_What is expected:_ Your answer should hold only the lines from the one with "Đặt hàng ngay" through the end of the records, repeated exactly and minus any pictures.

_Stored dataset items:_

>>>>

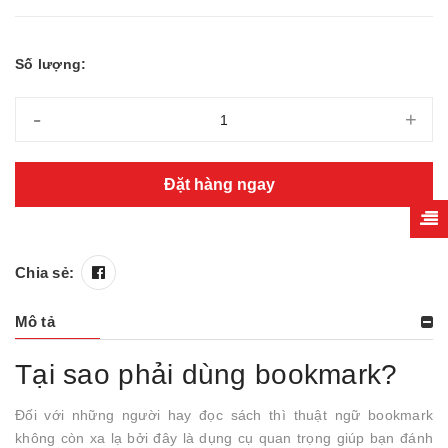
Số lượng:
-
+
Đặt hàng ngay
Chia sẻ:
Mô tả
Tại sao phải dùng bookmark?
Đối với những người hay đọc sách thì thuật ngữ bookmark
không còn xa lạ bởi đây là dụng cụ quan trọng giúp bạn đánh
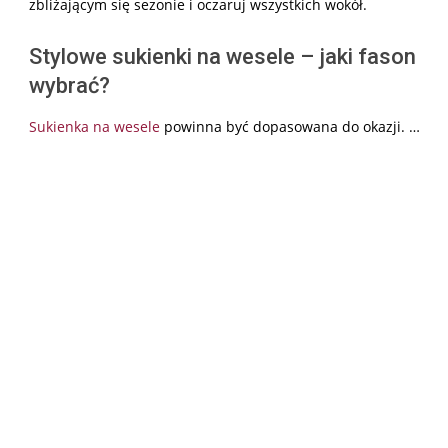
zbliżającym się sezonie i oczaruj wszystkich wokół.
Stylowe sukienki na wesele – jaki fason
wybrać?
Sukienka na wesele
powinna być dopasowana do okazji. …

<<<<

_Your response:_
Đặt hàng ngay
Chia sẻ:
Mô tả
Tại sao phải dùng bookmark?
Đối với những người hay đọc sách thì thuật ngữ bookmark
không còn xa lạ bởi đây là dụng cụ quan trọng giúp bạn đánh
zbliżającym się sezonie i oczaruj wszystkich wokół.
Stylowe sukienki na wesele – jaki fason
wybrać?
Sukienka na wesele
powinna być dopasowana do okazji. …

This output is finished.